■ **Your goal**: An exact copy of each record is required.

■ **Stored data entries**:
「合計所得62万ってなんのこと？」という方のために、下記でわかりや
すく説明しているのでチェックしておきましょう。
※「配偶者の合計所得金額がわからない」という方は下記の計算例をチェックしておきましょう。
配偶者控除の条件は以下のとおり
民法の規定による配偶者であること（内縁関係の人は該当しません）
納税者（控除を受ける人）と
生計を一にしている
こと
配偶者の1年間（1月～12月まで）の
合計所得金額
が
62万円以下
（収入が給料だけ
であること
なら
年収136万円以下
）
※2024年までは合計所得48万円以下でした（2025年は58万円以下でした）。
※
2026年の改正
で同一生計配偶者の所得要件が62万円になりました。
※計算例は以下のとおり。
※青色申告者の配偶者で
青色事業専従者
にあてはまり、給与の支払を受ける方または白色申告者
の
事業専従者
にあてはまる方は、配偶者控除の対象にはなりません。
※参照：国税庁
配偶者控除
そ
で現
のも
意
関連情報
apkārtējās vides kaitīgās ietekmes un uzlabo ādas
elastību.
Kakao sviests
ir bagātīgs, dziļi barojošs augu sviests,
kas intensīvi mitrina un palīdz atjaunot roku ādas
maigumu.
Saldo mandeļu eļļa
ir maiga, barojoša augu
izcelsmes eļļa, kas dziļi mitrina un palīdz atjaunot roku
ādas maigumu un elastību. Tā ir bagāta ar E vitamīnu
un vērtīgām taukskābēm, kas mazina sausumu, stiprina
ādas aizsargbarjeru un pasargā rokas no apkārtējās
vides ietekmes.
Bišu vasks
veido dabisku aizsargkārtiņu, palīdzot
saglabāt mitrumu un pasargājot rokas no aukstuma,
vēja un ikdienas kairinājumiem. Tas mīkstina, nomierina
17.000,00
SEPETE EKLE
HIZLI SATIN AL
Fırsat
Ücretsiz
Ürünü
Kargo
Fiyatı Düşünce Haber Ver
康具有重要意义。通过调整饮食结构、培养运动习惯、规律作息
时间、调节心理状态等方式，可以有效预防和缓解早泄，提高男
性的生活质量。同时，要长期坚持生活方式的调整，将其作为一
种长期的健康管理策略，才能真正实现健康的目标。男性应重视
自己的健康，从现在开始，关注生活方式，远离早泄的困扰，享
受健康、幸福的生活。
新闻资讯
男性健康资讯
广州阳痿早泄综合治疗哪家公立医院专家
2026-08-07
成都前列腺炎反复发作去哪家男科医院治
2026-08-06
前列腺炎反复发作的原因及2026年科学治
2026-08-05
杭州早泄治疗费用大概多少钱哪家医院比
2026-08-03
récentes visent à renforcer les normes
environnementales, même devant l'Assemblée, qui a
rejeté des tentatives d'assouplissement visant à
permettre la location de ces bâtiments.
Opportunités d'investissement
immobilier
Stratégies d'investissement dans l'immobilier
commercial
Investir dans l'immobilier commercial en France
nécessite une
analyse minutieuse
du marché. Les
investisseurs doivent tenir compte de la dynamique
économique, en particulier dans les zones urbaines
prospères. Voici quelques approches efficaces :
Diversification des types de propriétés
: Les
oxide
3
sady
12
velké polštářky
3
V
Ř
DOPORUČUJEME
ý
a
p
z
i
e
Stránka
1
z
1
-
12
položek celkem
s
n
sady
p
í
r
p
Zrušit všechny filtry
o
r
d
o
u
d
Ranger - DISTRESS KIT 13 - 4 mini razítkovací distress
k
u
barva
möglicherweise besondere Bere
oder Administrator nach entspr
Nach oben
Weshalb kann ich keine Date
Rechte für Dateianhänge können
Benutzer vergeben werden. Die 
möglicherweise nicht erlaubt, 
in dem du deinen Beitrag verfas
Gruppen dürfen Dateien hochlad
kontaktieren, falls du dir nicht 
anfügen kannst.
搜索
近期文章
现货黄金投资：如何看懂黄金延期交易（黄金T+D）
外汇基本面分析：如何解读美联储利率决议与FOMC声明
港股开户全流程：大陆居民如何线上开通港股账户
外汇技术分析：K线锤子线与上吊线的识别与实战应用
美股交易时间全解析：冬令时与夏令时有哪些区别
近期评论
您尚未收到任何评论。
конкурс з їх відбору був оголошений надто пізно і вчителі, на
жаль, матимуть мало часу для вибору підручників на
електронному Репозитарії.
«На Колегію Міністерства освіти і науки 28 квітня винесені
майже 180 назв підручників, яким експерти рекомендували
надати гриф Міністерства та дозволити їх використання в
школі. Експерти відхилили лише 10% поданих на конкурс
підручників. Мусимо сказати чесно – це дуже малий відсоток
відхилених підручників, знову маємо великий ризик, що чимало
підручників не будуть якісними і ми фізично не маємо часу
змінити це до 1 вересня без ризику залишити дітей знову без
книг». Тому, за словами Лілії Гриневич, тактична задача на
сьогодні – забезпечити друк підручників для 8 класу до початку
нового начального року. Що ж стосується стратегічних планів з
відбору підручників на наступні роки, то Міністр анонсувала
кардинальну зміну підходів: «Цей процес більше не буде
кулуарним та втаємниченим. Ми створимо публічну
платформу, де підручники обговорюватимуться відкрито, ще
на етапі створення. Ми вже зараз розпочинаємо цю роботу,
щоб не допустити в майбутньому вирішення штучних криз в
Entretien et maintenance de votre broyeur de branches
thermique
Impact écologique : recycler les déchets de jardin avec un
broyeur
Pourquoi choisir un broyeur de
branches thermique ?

■ **Written solution**:
「合計所得62万ってなんのこと？」という方のために、下記でわかりや
すく説明しているのでチェックしておきましょう。
※「配偶者の合計所得金額がわからない」という方は下記の計算例をチェックしておきましょう。
配偶者控除の条件は以下のとおり
民法の規定による配偶者であること（内縁関係の人は該当しません）
納税者（控除を受ける人）と
生計を一にしている
こと
配偶者の1年間（1月～12月まで）の
合計所得金額
が
62万円以下
（収入が給料だけ
であること
なら
年収136万円以下
）
※2024年までは合計所得48万円以下でした（2025年は58万円以下でした）。
※
2026年の改正
で同一生計配偶者の所得要件が62万円になりました。
※計算例は以下のとおり。
※青色申告者の配偶者で
青色事業専従者
にあてはまり、給与の支払を受ける方または白色申告者
の
事業専従者
にあてはまる方は、配偶者控除の対象にはなりません。
※参照：国税庁
配偶者控除
そ
で現
のも
意
関連情報
apkārtējās vides kaitīgās ietekmes un uzlabo ādas
elastību.
Kakao sviests
ir bagātīgs, dziļi barojošs augu sviests,
kas intensīvi mitrina un palīdz atjaunot roku ādas
maigumu.
Saldo mandeļu eļļa
ir maiga, barojoša augu
izcelsmes eļļa, kas dziļi mitrina un palīdz atjaunot roku
ādas maigumu un elastību. Tā ir bagāta ar E vitamīnu
un vērtīgām taukskābēm, kas mazina sausumu, stiprina
ādas aizsargbarjeru un pasargā rokas no apkārtējās
vides ietekmes.
Bišu vasks
veido dabisku aizsargkārtiņu, palīdzot
saglabāt mitrumu un pasargājot rokas no aukstuma,
vēja un ikdienas kairinājumiem. Tas mīkstina, nomierina
17.000,00
SEPETE EKLE
HIZLI SATIN AL
Fırsat
Ücretsiz
Ürünü
Kargo
Fiyatı Düşünce Haber Ver
康具有重要意义。通过调整饮食结构、培养运动习惯、规律作息
时间、调节心理状态等方式，可以有效预防和缓解早泄，提高男
性的生活质量。同时，要长期坚持生活方式的调整，将其作为一
种长期的健康管理策略，才能真正实现健康的目标。男性应重视
自己的健康，从现在开始，关注生活方式，远离早泄的困扰，享
受健康、幸福的生活。
新闻资讯
男性健康资讯
广州阳痿早泄综合治疗哪家公立医院专家
2026-08-07
成都前列腺炎反复发作去哪家男科医院治
2026-08-06
前列腺炎反复发作的原因及2026年科学治
2026-08-05
杭州早泄治疗费用大概多少钱哪家医院比
2026-08-03
récentes visent à renforcer les normes
environnementales, même devant l'Assemblée, qui a
rejeté des tentatives d'assouplissement visant à
permettre la location de ces bâtiments.
Opportunités d'investissement
immobilier
Stratégies d'investissement dans l'immobilier
commercial
Investir dans l'immobilier commercial en France
nécessite une
analyse minutieuse
du marché. Les
investisseurs doivent tenir compte de la dynamique
économique, en particulier dans les zones urbaines
prospères. Voici quelques approches efficaces :
Diversification des types de propriétés
: Les
oxide
3
sady
12
velké polštářky
3
V
Ř
DOPORUČUJEME
ý
a
p
z
i
e
Stránka
1
z
1
-
12
položek celkem
s
n
sady
p
í
r
p
Zrušit všechny filtry
o
r
d
o
u
d
Ranger - DISTRESS KIT 13 - 4 mini razítkovací distress
k
u
barva
möglicherweise besondere Bere
oder Administrator nach entspr
Nach oben
Weshalb kann ich keine Date
Rechte für Dateianhänge können
Benutzer vergeben werden. Die 
möglicherweise nicht erlaubt, 
in dem du deinen Beitrag verfas
Gruppen dürfen Dateien hochlad
kontaktieren, falls du dir nicht 
anfügen kannst.
搜索
近期文章
现货黄金投资：如何看懂黄金延期交易（黄金T+D）
外汇基本面分析：如何解读美联储利率决议与FOMC声明
港股开户全流程：大陆居民如何线上开通港股账户
外汇技术分析：K线锤子线与上吊线的识别与实战应用
美股交易时间全解析：冬令时与夏令时有哪些区别
近期评论
您尚未收到任何评论。
конкурс з їх відбору був оголошений надто пізно і вчителі, на
жаль, матимуть мало часу для вибору підручників на
електронному Репозитарії.
«На Колегію Міністерства освіти і науки 28 квітня винесені
майже 180 назв підручників, яким експерти рекомендували
надати гриф Міністерства та дозволити їх використання в
школі. Експерти відхилили лише 10% поданих на конкурс
підручників. Мусимо сказати чесно – це дуже малий відсоток
відхилених підручників, знову маємо великий ризик, що чимало
підручників не будуть якісними і ми фізично не маємо часу
змінити це до 1 вересня без ризику залишити дітей знову без
книг». Тому, за словами Лілії Гриневич, тактична задача на
сьогодні – забезпечити друк підручників для 8 класу до початку
нового начального року. Що ж стосується стратегічних планів з
відбору підручників на наступні роки, то Міністр анонсувала
кардинальну зміну підходів: «Цей процес більше не буде
кулуарним та втаємниченим. Ми створимо публічну
платформу, де підручники обговорюватимуться відкрито, ще
на етапі створення. Ми вже зараз розпочинаємо цю роботу,
щоб не допустити в майбутньому вирішення штучних криз в
Entretien et maintenance de votre broyeur de branches
thermique
Impact écologique : recycler les déchets de jardin avec un
broyeur
Pourquoi choisir un broyeur de
branches thermique ?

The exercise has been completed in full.